Gemma came out around a year before moving to England, at a time when Ireland’s marriage equality referendum was still four years into the future: “When I left Mullingar, there wasn’t a massive LGBT community anywhere. And as I go back more, I notice the younger generation – people who probably wouldn’t have come out in the day – are coming out, so it’s definitely changed since I left.”
When Gemma told her parents, Peter and Mary, she was gay they were “amazing” and when the marriage equality campaign began, they even actively campaigned in favour of the extension of marriage rights.
“My granny is so excited for us to get married and I would have thought 10 years ago, when I came out, ‘How am I going to tell my granny?’, so attitudes have definitely changed in the last 10 years.”
That same granny has featured on TikTok; so too have Peter and Mary and there was a tremendous reaction online to a reunion video Gemma shot showing her parents’ joy when surprised by her brother Owen’s unexpected arrival home from Australia.
Through her videos, Gemma lays her life bare: in a recent one she shared her excitement over the fact that her sister Lauren (of LL Nails in Mullingar) is shortly to become a mother. Another showed the progress being made on an inked tribute to her grandparents: “I didn’t really have a tattoo. But over the last year we didn’t have the smoothest year: all within 18 months we lost my grandmother, my best friend, my aunt, my uncle and my granddad. It was a rough year.”
That said, the tone is upbeat: sometimes Gemma answers questions about herself; other times questions about Ireland – and she should definitely be getting paid by someone for the positive PR she gives this country.
She is touched sometimes by how grateful people are when for example, she does a shoutout wishing their granny a happy birthday and they come back to let her know her message made their granny’s day – but then again, when she does shoutouts they are well-thought-out, meaningful and sincere, and always with her dimpled smile and expressive eyes amplifying the message spoken.
At one stage a company asked her to come on board and do shoutouts for a fee: “I slightly brushed it off because I thought I couldn’t justify charging someone something for me to just say hello to them – it just makes no sense,” she says.

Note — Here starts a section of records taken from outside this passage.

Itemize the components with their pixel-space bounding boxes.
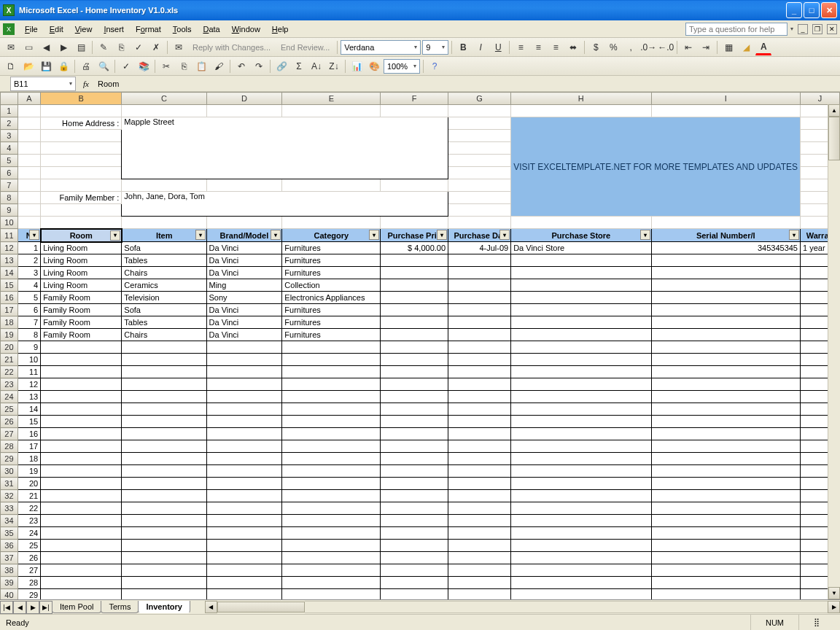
data-cell[interactable] bbox=[511, 354, 651, 366]
template-banner[interactable]: VISIT EXCELTEMPLATE.NET FOR MORE TEMPLAT… bbox=[511, 117, 801, 217]
col-header-G[interactable]: G bbox=[448, 93, 511, 105]
row-header-33[interactable]: 33 bbox=[1, 502, 18, 515]
percent-button[interactable]: % bbox=[605, 39, 621, 55]
menu-view[interactable]: View bbox=[69, 23, 98, 35]
filter-dropdown-icon[interactable]: ▾ bbox=[640, 230, 650, 240]
hscroll-thumb[interactable] bbox=[217, 602, 305, 612]
data-cell[interactable] bbox=[41, 403, 122, 416]
data-cell[interactable] bbox=[282, 354, 381, 366]
data-cell[interactable] bbox=[651, 304, 800, 316]
data-cell[interactable] bbox=[381, 552, 448, 564]
filter-header-1[interactable]: Room▾ bbox=[41, 229, 122, 242]
decrease-indent-button[interactable]: ⇤ bbox=[680, 39, 696, 55]
data-cell[interactable] bbox=[381, 279, 448, 292]
new-comment-icon[interactable]: ✉ bbox=[3, 39, 19, 55]
data-cell[interactable] bbox=[206, 515, 282, 527]
data-cell[interactable]: Sony bbox=[206, 292, 282, 304]
data-cell[interactable] bbox=[381, 465, 448, 478]
filter-dropdown-icon[interactable]: ▾ bbox=[195, 230, 206, 240]
data-cell[interactable] bbox=[448, 465, 511, 478]
data-cell[interactable]: Tables bbox=[122, 316, 206, 329]
tab-prev-button[interactable]: ◀ bbox=[13, 601, 26, 614]
data-cell[interactable] bbox=[381, 453, 448, 465]
data-cell[interactable] bbox=[448, 366, 511, 378]
data-cell[interactable] bbox=[651, 267, 800, 279]
data-cell[interactable] bbox=[651, 279, 800, 292]
data-cell[interactable] bbox=[651, 354, 800, 366]
data-cell[interactable] bbox=[651, 589, 800, 600]
data-cell[interactable]: 15 bbox=[18, 416, 40, 428]
data-cell[interactable]: 13 bbox=[18, 391, 40, 403]
underline-button[interactable]: U bbox=[490, 39, 506, 55]
data-cell[interactable] bbox=[282, 540, 381, 552]
data-cell[interactable] bbox=[448, 589, 511, 600]
data-cell[interactable] bbox=[206, 490, 282, 502]
data-cell[interactable] bbox=[448, 502, 511, 515]
data-cell[interactable]: Da Vinci Store bbox=[511, 242, 651, 254]
row-header-1[interactable]: 1 bbox=[1, 105, 18, 117]
vertical-scrollbar[interactable]: ▲ ▼ bbox=[828, 104, 840, 599]
data-cell[interactable] bbox=[41, 564, 122, 577]
data-cell[interactable] bbox=[448, 416, 511, 428]
data-cell[interactable] bbox=[651, 391, 800, 403]
reject-change-icon[interactable]: ✗ bbox=[148, 39, 164, 55]
help-button[interactable]: ? bbox=[427, 58, 443, 74]
data-cell[interactable] bbox=[41, 527, 122, 540]
data-cell[interactable] bbox=[448, 564, 511, 577]
filter-dropdown-icon[interactable]: ▾ bbox=[789, 230, 799, 240]
data-cell[interactable] bbox=[651, 515, 800, 527]
data-cell[interactable]: Television bbox=[122, 292, 206, 304]
row-header-9[interactable]: 9 bbox=[1, 204, 18, 217]
decrease-decimal-button[interactable]: ←.0 bbox=[658, 39, 674, 55]
data-cell[interactable] bbox=[122, 428, 206, 440]
row-header-17[interactable]: 17 bbox=[1, 304, 18, 316]
row-header-38[interactable]: 38 bbox=[1, 564, 18, 577]
data-cell[interactable] bbox=[448, 478, 511, 490]
data-cell[interactable] bbox=[282, 391, 381, 403]
data-cell[interactable] bbox=[122, 478, 206, 490]
menu-help[interactable]: Help bbox=[266, 23, 295, 35]
data-cell[interactable] bbox=[651, 552, 800, 564]
data-cell[interactable] bbox=[206, 527, 282, 540]
data-cell[interactable] bbox=[651, 341, 800, 354]
data-cell[interactable]: Furnitures bbox=[282, 316, 381, 329]
data-cell[interactable] bbox=[511, 428, 651, 440]
data-cell[interactable] bbox=[511, 378, 651, 391]
data-cell[interactable] bbox=[511, 316, 651, 329]
data-cell[interactable] bbox=[282, 341, 381, 354]
data-cell[interactable] bbox=[651, 292, 800, 304]
format-painter-button[interactable]: 🖌 bbox=[211, 58, 227, 74]
data-cell[interactable] bbox=[448, 552, 511, 564]
data-cell[interactable]: 8 bbox=[18, 329, 40, 341]
data-cell[interactable] bbox=[206, 403, 282, 416]
data-cell[interactable] bbox=[282, 366, 381, 378]
data-cell[interactable] bbox=[41, 428, 122, 440]
data-cell[interactable] bbox=[381, 267, 448, 279]
data-cell[interactable] bbox=[381, 577, 448, 589]
data-cell[interactable] bbox=[651, 254, 800, 267]
data-cell[interactable] bbox=[448, 341, 511, 354]
autosum-button[interactable]: Σ bbox=[291, 58, 307, 74]
data-cell[interactable] bbox=[41, 416, 122, 428]
data-cell[interactable] bbox=[511, 304, 651, 316]
data-cell[interactable] bbox=[206, 577, 282, 589]
data-cell[interactable] bbox=[206, 366, 282, 378]
sheet-tab-item-pool[interactable]: Item Pool bbox=[52, 601, 101, 613]
data-cell[interactable] bbox=[448, 329, 511, 341]
data-cell[interactable] bbox=[206, 453, 282, 465]
data-cell[interactable]: Ming bbox=[206, 279, 282, 292]
data-cell[interactable] bbox=[511, 254, 651, 267]
col-header-F[interactable]: F bbox=[381, 93, 448, 105]
data-cell[interactable] bbox=[651, 490, 800, 502]
data-cell[interactable] bbox=[651, 577, 800, 589]
data-cell[interactable] bbox=[448, 527, 511, 540]
data-cell[interactable]: 7 bbox=[18, 316, 40, 329]
font-color-button[interactable]: A bbox=[755, 39, 771, 55]
data-cell[interactable] bbox=[448, 577, 511, 589]
filter-header-7[interactable]: Purchase Store▾ bbox=[511, 229, 651, 242]
data-cell[interactable] bbox=[511, 552, 651, 564]
scroll-right-button[interactable]: ▶ bbox=[828, 601, 840, 613]
data-cell[interactable] bbox=[381, 540, 448, 552]
row-header-3[interactable]: 3 bbox=[1, 130, 18, 142]
data-cell[interactable] bbox=[511, 490, 651, 502]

Gemma reckons the reason for her success on TikTok is probably that she is an optimistic, cheerful person: “I try to see the funny side of life all the time. Like I said, for the last 18 months, on the other side of my life, it’s been hectic and manic, but I think my nature is always to make people happy and lift people up, make them smile and make sure everyone else is okay. I think that is just my nature.
“A lot of people ignore a lot of people who follow them. I try to interact with as many people as possible, because I am appreciative of the fact that people bothered to watch me.”